YOUR ASSIGNMENT:
Please restate the entries below word for word, leaving out any pictures.

LISTED ENTRIES:
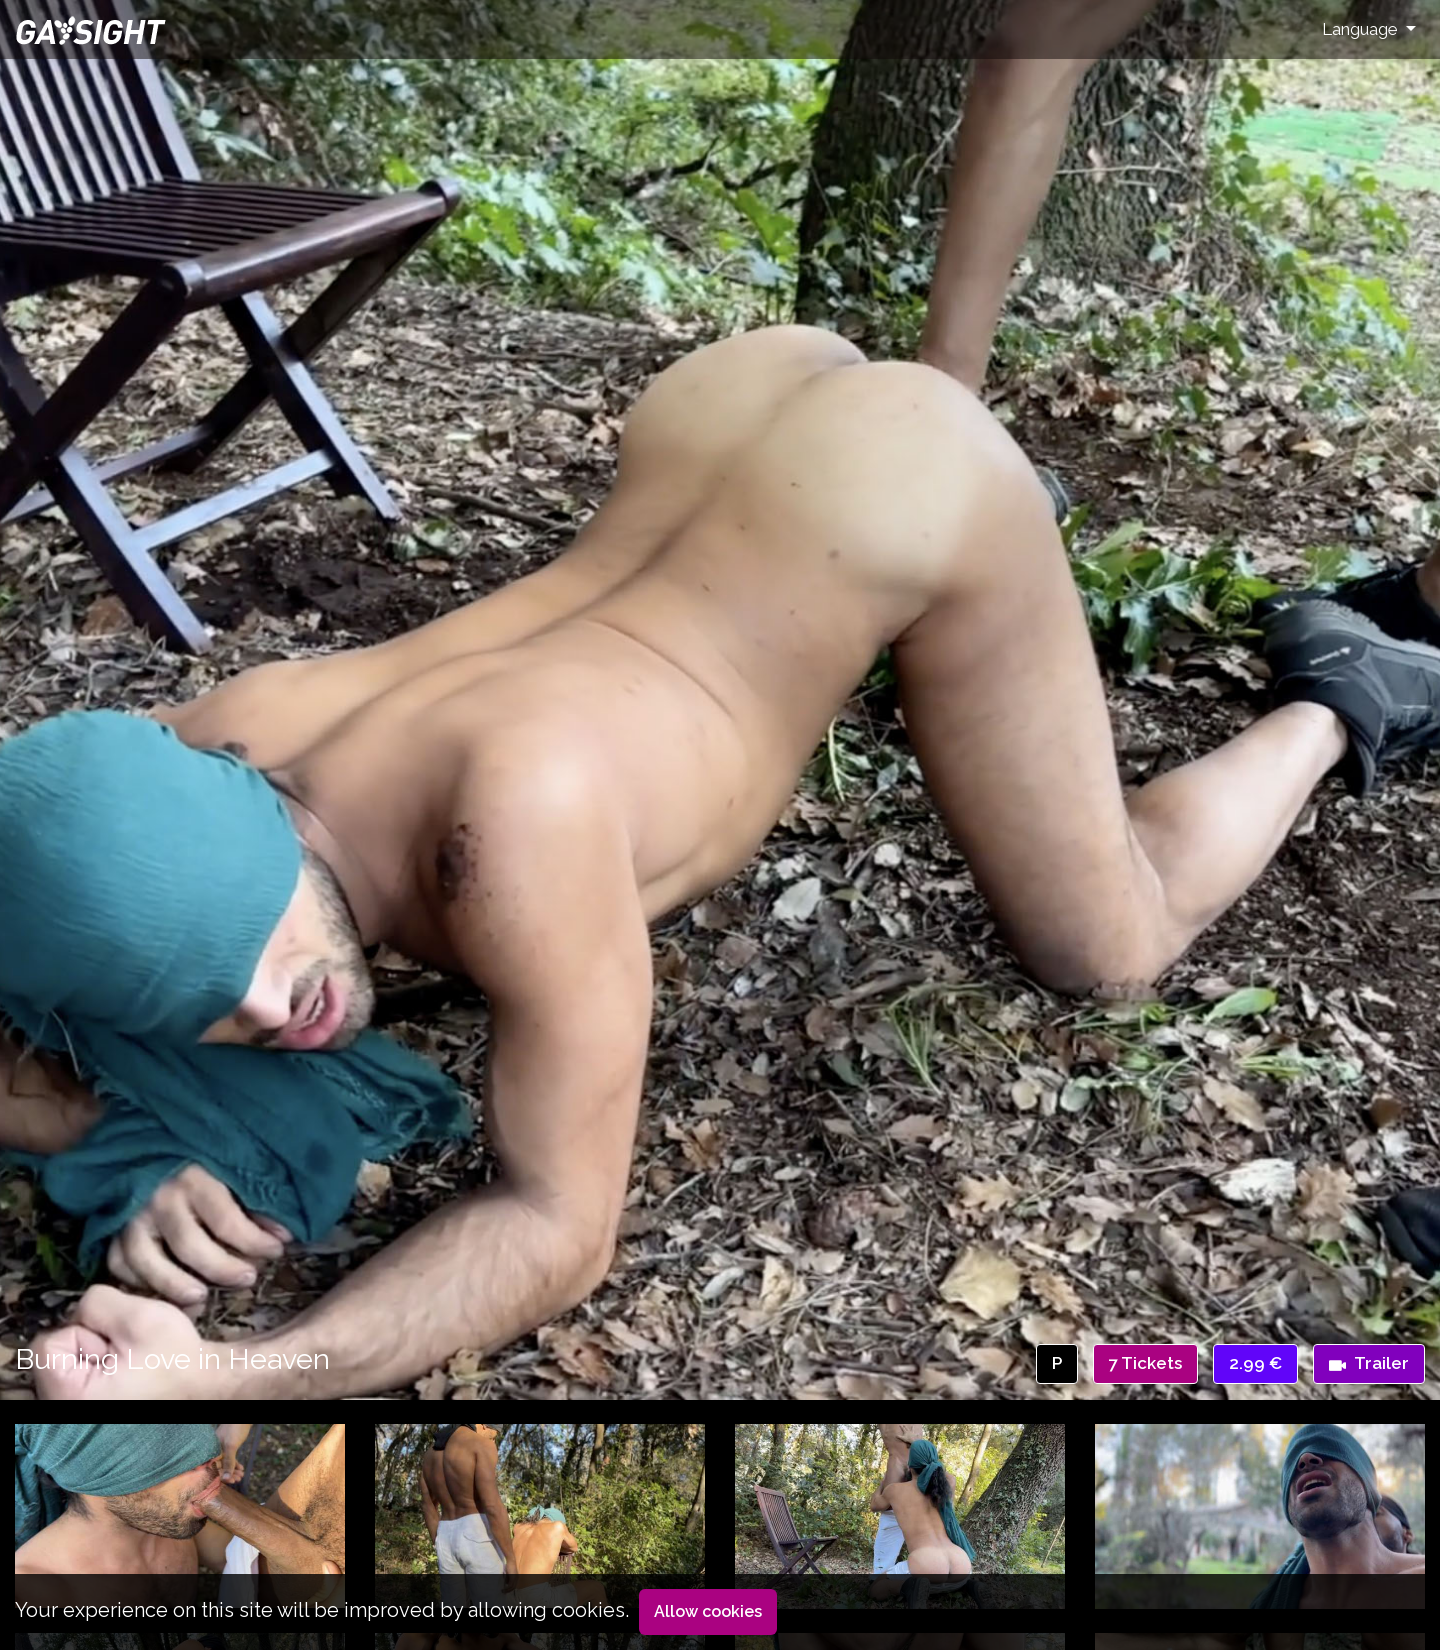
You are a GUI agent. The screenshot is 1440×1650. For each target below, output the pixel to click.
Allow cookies (708, 1611)
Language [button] (1362, 29)
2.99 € (1255, 1363)
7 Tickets (1145, 1363)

SOLVED PROBLEM:
You are a GUI agent. The screenshot is 1440×1650. For each target below, output the pixel to click.
Allow cookies (708, 1611)
Language [button] (1362, 29)
2.99 € (1255, 1363)
7 Tickets (1145, 1363)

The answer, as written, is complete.